Now, imagine not only being able to get around the problems above, but to do so in a way where it is practically not possible to get the code past the compiler without it conforming to your assumptions (unless you subvert the type system, in which case you're defeating its purpose). This is the situation I've become used to in a strongly statically typed language.


// User.scala
  class User(...) {
    def authorised_? = ...
  }

// AuthorisedUser.scala
  sealed abstract class AuthorisedUser(val user:User)

  private class AuthorisedUserImpl(user:User) extends AuthorisedUser(user)

  object AuthorisedUser {
    def authorise(user:User):Option[AuthorisedUser] =
        if (user.authorised_?) Some(new AuthorisedUserImpl(user)) else None
  }

// Admin.scala
  object Admin {
    def resetSystem(user:AuthorisedUser) = {
      ...
      sendAdminEmail(user, "System was reset")
    }
    def sendAdminEmail(user:AuthorisedUser, msg:String) = ...
  }

A quick note about the Scala syntax again:

Scala makes the distinction between objects and classes, where the former declares a singleton and only defines static functions (eg. authorise), and the latter can be instantiated and defines instance methods (eg. authorised_?).

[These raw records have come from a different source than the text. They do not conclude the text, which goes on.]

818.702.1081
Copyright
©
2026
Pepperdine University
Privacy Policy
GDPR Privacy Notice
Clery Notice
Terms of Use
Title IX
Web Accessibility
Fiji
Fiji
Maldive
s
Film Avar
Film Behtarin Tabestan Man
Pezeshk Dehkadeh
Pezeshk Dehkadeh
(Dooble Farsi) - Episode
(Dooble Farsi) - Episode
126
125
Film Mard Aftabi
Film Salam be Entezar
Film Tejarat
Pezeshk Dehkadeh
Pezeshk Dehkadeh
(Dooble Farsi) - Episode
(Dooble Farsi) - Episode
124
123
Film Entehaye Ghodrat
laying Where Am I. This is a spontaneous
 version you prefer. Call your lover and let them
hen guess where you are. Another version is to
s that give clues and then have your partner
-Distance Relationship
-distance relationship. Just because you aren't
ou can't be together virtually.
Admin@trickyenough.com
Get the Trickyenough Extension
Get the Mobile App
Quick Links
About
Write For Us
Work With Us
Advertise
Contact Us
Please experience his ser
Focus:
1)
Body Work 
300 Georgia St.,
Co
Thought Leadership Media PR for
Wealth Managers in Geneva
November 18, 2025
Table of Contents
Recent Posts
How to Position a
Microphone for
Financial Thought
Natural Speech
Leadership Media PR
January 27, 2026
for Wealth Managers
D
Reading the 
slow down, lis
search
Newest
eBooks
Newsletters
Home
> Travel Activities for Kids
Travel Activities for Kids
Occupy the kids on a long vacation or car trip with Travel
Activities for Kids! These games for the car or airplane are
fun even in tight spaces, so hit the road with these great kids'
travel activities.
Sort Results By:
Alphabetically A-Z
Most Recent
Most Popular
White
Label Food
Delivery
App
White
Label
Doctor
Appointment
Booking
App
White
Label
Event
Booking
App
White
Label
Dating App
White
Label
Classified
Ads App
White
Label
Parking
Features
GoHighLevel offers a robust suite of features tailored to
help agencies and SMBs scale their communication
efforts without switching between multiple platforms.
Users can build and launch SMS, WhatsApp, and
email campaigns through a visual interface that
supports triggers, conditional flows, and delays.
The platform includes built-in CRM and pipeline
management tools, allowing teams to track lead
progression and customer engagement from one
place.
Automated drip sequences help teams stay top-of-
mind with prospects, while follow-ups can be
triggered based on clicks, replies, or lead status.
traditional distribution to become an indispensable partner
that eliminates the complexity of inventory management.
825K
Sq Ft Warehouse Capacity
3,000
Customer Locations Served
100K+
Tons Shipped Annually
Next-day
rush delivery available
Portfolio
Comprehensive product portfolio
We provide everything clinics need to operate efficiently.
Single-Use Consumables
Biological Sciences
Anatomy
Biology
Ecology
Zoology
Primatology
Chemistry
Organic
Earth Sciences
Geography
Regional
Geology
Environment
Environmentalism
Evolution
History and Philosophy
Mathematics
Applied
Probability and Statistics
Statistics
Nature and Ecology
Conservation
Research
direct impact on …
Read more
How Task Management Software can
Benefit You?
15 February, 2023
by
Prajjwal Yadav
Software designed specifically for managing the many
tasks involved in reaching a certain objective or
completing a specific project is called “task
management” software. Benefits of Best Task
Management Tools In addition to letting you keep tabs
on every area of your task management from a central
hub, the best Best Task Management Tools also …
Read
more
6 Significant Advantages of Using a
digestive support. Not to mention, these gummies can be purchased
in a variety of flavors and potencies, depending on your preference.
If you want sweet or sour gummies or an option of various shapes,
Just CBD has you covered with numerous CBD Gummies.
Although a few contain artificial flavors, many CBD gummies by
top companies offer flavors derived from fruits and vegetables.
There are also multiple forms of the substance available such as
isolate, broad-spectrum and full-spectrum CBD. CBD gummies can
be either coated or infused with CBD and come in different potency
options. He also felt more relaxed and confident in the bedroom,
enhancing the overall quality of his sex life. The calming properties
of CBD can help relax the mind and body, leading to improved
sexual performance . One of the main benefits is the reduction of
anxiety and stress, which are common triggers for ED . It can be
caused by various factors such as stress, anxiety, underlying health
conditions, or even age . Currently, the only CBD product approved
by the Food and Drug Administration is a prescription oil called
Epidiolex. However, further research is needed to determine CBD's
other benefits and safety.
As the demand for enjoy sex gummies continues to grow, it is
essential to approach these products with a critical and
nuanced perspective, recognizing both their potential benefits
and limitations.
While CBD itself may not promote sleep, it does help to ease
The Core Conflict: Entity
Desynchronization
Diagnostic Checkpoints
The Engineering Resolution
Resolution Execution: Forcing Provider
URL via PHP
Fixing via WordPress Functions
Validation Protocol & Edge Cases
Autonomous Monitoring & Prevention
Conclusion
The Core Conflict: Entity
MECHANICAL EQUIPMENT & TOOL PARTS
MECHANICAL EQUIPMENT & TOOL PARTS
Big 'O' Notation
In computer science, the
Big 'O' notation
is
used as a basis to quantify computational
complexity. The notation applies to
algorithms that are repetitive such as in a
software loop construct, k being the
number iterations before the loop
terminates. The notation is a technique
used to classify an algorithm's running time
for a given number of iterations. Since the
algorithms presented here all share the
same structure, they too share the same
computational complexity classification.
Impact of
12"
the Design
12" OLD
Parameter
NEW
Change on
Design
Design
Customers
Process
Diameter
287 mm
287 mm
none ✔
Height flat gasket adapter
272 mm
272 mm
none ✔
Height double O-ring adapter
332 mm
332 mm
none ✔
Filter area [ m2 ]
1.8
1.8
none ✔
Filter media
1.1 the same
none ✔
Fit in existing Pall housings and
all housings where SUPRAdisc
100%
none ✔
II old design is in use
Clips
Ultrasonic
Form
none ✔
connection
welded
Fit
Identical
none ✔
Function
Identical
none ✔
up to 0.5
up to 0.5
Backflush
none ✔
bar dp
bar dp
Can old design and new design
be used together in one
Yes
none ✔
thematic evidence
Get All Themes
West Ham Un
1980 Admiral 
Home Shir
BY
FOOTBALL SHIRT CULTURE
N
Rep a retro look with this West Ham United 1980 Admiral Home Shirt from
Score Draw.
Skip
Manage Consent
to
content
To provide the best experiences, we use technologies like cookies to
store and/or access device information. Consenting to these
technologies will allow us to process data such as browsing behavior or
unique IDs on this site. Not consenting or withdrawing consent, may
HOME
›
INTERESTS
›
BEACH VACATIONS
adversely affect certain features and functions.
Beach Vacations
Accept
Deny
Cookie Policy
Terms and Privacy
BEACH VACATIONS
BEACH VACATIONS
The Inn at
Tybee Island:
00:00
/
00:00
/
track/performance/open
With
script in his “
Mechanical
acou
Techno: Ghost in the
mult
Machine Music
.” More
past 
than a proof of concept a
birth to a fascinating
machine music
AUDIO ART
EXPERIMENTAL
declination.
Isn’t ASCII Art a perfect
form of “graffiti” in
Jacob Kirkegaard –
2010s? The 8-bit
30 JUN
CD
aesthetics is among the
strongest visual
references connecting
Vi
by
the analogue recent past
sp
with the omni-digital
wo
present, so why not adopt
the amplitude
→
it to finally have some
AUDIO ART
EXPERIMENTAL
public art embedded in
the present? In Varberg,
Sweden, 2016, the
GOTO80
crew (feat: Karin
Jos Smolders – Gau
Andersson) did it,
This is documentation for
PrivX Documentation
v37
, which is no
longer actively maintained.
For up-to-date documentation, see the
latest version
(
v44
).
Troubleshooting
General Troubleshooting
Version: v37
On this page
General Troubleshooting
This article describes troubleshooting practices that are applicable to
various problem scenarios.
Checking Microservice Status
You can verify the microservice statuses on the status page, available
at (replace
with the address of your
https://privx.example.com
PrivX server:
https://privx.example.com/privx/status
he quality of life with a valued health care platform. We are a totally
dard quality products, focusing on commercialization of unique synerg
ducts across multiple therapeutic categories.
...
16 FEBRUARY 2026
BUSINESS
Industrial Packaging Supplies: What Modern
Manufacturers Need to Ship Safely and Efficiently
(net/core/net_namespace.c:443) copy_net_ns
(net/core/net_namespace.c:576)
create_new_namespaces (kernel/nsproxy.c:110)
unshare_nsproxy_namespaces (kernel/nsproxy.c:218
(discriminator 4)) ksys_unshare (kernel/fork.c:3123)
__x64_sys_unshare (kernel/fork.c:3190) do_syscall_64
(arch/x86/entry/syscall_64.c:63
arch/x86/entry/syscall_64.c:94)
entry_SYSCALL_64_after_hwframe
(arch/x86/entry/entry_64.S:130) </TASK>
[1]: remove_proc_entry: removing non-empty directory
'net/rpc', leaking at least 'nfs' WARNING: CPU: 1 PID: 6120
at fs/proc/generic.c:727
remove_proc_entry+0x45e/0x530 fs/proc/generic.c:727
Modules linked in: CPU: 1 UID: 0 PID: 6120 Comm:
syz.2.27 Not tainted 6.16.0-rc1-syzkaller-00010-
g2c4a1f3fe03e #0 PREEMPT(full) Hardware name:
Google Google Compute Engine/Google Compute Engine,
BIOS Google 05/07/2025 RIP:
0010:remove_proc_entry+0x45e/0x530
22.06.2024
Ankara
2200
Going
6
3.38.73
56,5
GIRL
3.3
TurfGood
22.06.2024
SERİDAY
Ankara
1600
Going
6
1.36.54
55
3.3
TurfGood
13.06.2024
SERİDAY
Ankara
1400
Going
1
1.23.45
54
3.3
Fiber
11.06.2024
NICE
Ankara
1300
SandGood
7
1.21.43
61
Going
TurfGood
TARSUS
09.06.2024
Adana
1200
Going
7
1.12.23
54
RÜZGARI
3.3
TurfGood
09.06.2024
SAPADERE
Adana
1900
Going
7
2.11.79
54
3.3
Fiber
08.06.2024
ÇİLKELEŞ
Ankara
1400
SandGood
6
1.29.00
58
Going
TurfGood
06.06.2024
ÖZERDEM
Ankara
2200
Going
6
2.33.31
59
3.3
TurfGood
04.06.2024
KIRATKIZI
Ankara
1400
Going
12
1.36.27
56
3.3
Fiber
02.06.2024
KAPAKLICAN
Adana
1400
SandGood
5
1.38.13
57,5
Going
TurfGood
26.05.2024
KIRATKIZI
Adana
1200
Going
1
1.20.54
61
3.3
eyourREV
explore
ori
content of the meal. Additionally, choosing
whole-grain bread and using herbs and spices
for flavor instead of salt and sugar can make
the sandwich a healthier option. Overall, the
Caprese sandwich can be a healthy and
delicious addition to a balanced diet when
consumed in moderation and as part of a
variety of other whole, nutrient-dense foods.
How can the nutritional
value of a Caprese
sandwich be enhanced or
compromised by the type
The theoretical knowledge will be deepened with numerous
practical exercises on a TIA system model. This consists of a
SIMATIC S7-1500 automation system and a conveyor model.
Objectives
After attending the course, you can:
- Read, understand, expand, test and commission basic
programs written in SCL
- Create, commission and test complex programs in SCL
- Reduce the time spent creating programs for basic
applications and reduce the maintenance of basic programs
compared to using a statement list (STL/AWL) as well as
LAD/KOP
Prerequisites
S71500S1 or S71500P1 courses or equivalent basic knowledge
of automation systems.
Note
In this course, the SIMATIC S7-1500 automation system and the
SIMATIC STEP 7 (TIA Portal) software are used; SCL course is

Java does not make this distinction; a class can define both static functions and instance methods.

The sealed keyword denotes a class that cannot be extended from outside of the file it is defined in. In this case, as a client, you cannot circumvent the authorisation check by creating another subclass of AuthorisedUser to pass in to the restricted functions.

Some and None are subclasses of the Option type in Scala. In this case, it allows an optional AuthorisedUser to be returned from the authorise function depending on whether or not the underlying user is authorised.

From the above code, it is just not practically possible to write client code that calls the resetSystem and sendAdminEmail functions without first calling the authorise function. If you try, your code won't compile. None of this finding out at test-time/run-time - it can't run, because it won't compile.

Not only that, but the compiler actually removes the need to test authorisation checks for the Admin functions. There are no tests to write that would make sense; either the user is authorised, or the code doesn't compile!

As you can see, in this case the statically typed language allows more assumptions to be made explicit in the code. If I decide to do a one-off hack, the compiler can be used to keep me honest, and I've found that it generally makes me think more about the problem I'm trying to solve. Yes, it can be frustrating trying to get your code to pass the compiler (especially when you think it's right), but more often than not, when it does compile, I am a lot more confident that it is correct in terms of being consistent with my assumptions. The type system can also be seen as the ultimate defensive coding practice. With a type system, discussions like these tend to become moot.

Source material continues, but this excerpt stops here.